If you like your doctor, you will be able to keep your doctor, period, If you like your health care plan, you’ll be able to keep your health care plan, period. No one will take it away, no matter what.”

Obviously the hundreds of thousands of insured that are now being dropped by their insurance plans and forced into the exchanges are proof that these statements are in fact not true.  In addition, there is mounting evidence that the White House as well as Secretary Sebelius knew about these issues with potential coverage loss for quite some time.  An IRS document from 2010 (during the time in which the President was making such bold statements about coverage) suggested that this may in fact not be the case.  This document clearly states that an estimated 40-60% of individual policyholders would be dropped from their plans due to the ACA.  An article in yesterday’s Washington Post awards the administration with “Four Pinocchios” for making untrue claims about his cherished ACA.

We are a nation built on certain guaranteed Freedoms–in particular freedom of choice, freedom of religion and freedom of speech–we are slowly losing our way in the healthcare debate.  Those with a particularly stringent religious beliefs concerning premartial sex and birth control practices are now forced to purchase products that supply contraception.  The Catholic Church–whose believers practice natural family planning–are being forced to provide their employees with funding for birth control.  Our government has clearly overstepped its bounds.  Those who are healthy and have little need of expensive insurance policies are now forced to pay for benefits they may not really need.   The entire success of the ACA system requires that those who don’t need medical care pay for those who do–a unique system for transferring wealth.

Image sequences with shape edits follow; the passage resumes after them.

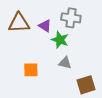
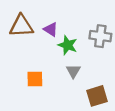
gray cross: (71, 18) -> (100, 36), moved
gray triangle: (65, 63) -> (73, 71), turned 48

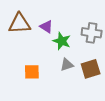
gray triangle: (73, 71) -> (67, 65), turned 40
brown square: (97, 96) -> (91, 69), moved

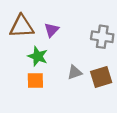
purple triangle: (46, 27) -> (52, 30), turned 40
green star: (62, 41) -> (38, 56), moved

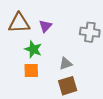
brown square: (101, 77) -> (68, 86), moved

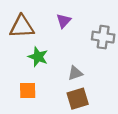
purple triangle: (45, 26) -> (64, 21), moved
orange square: (31, 71) -> (28, 90), moved

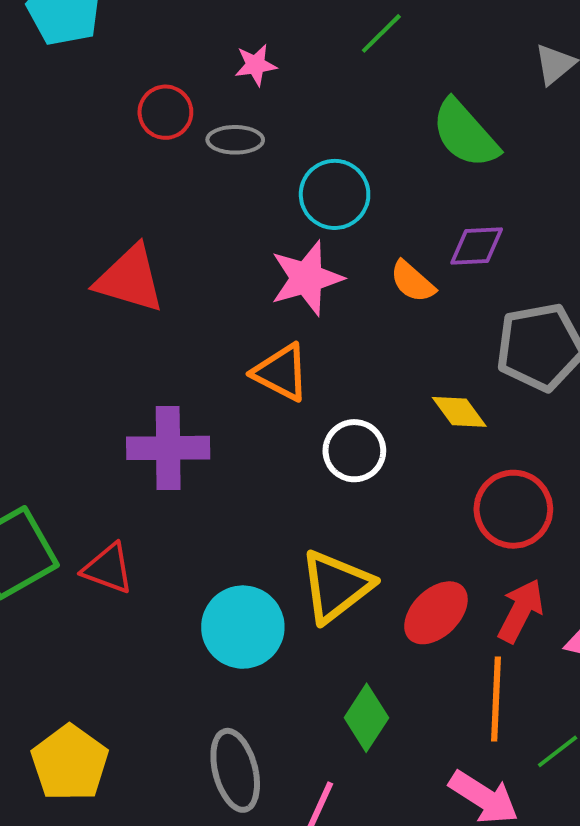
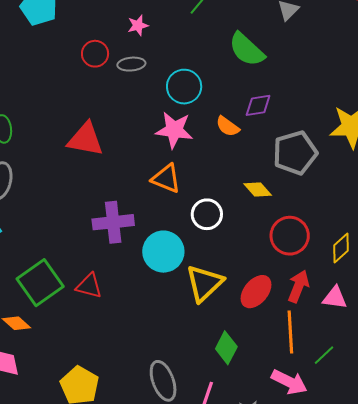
pink star: (307, 278) -> (174, 130), turned 30
cyan circle: (243, 627) -> (163, 252), moved

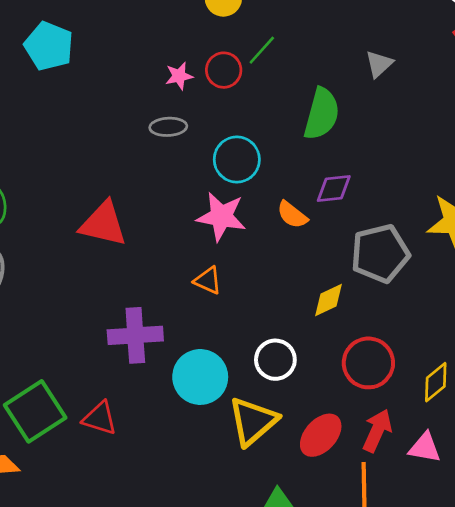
green semicircle: (247, 49) -> (322, 114), turned -120
red circle: (95, 54) -> (224, 70), moved
orange triangle: (166, 179) -> (208, 280), size x0.7
yellow diamond: (258, 189) -> (328, 300), turned -76
white circle: (207, 214) -> (275, 360), moved

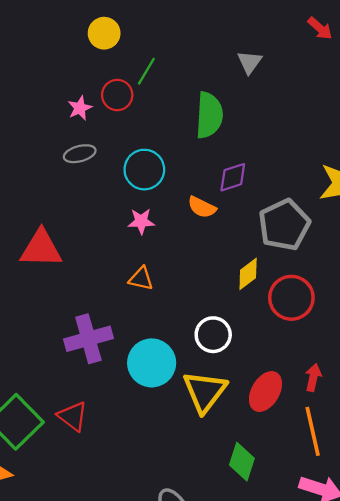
pink star: (221, 217) -> (141, 221), size x0.6
red circle: (368, 363) -> (291, 298), moved
red triangle: (100, 418) -> (73, 416), turned 32
red arrow: (377, 431) -> (313, 377), size x0.7

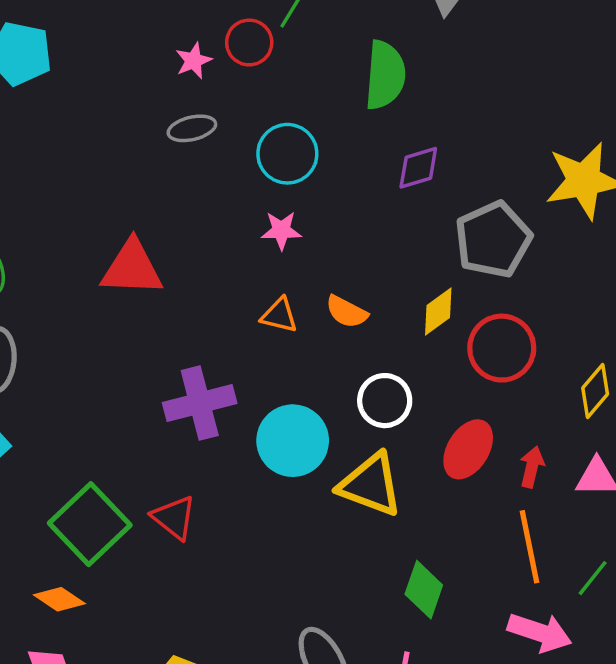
orange semicircle: (202, 207) -> (347, 312), moved
yellow triangle: (205, 392) -> (371, 485), turned -48
red ellipse: (265, 392) -> (468, 449), moved

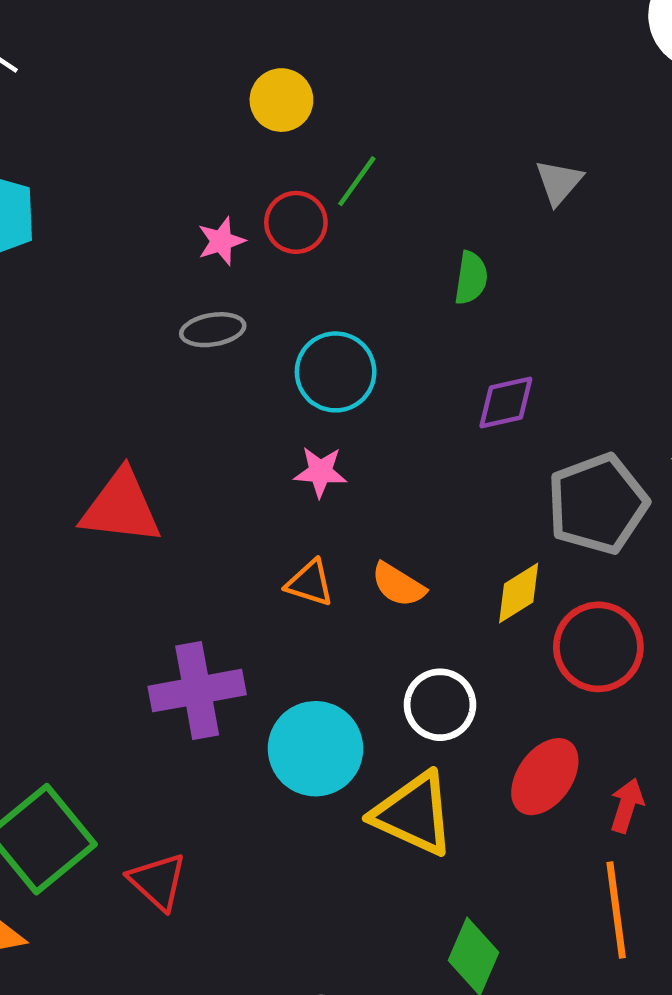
green semicircle: (385, 75) -> (471, 278), size x0.6
red triangle: (174, 518) -> (158, 881), moved

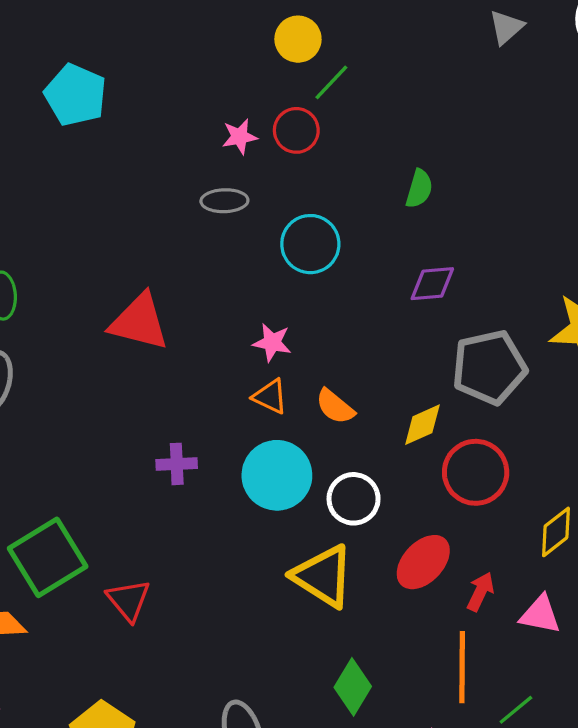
green line: (357, 181) -> (331, 82), moved
gray triangle: (559, 182) -> (506, 27), moved
pink star: (320, 472) -> (272, 342), moved
purple cross: (197, 691) -> (177, 464), size x0.6
cyan circle: (315, 749) -> (277, 475), moved

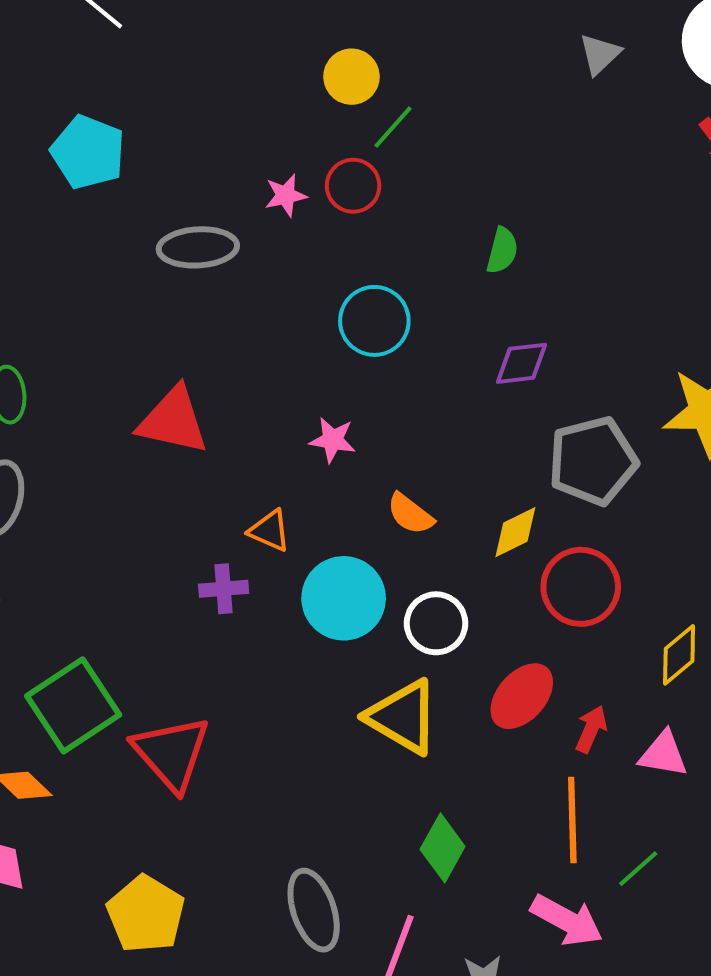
gray ellipse: (224, 201) -> (198, 247), moved, size x1.4
orange triangle: (270, 396) -> (269, 531), moved
red triangle: (129, 600) -> (171, 753), size x1.5

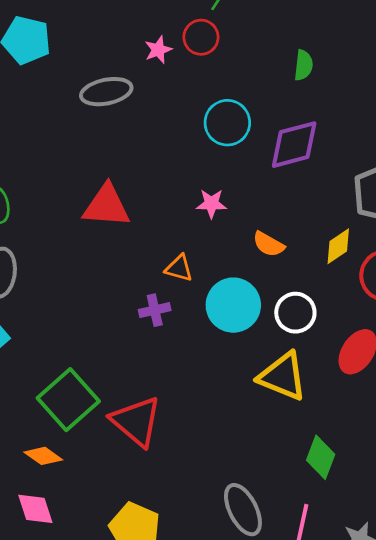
purple diamond: (522, 363) -> (294, 145), moved, size x1.5

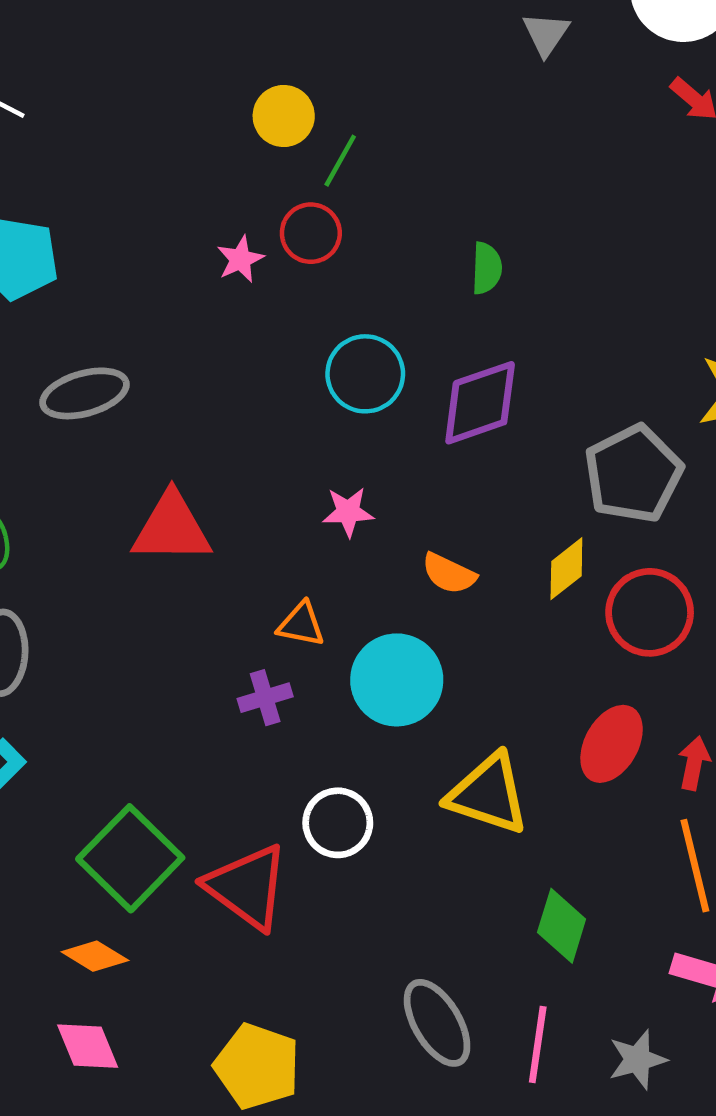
gray ellipse: (106, 92) -> (85, 393), moved
white circle: (295, 313) -> (338, 823), moved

Ultimately, costs will  continue to rise.  As evidenced by a report filed by Sebelius’s very own HHS in September 2013, most will see a significant premium increase.  The average male in the US today who enters the exchange will see a 99% increase–the average female will see a 67% increase.  In some states such as North Carolina where I reside, the average man will pay a 350% increase in premium.  Rather than closing the wealth gap in the US, the ACA will actually result in the development of two divergent classes of Americans with respect to healthcare–Those with wealth will be able to pay out of pocket for concierge medicine–they will have access to whatever they need, whenever they need it as long as they can continue to pay.  The rest of America will be lumped into the dysfunctional and bureaucratic Obamacare system.

I am sadly disappointed by my government–those in charge have slowly chipped away at my noble profession–Medicine is in jeopardy of no longer being a form of art–soon medical care will be an automated system carried out by a group of mindless lemmings.  The doctor-patient relationship which has been the core of good medical care is in danger of extinction.  I am a firm supporter of providing healthcare to those who cannot afford it–just not at the cost of Freedom.  I can only hope that those in power in Washington will respect the basic tenets of our democracy and, most importantly, put legacy and ego aside and do what we do best as doctors–put patients first.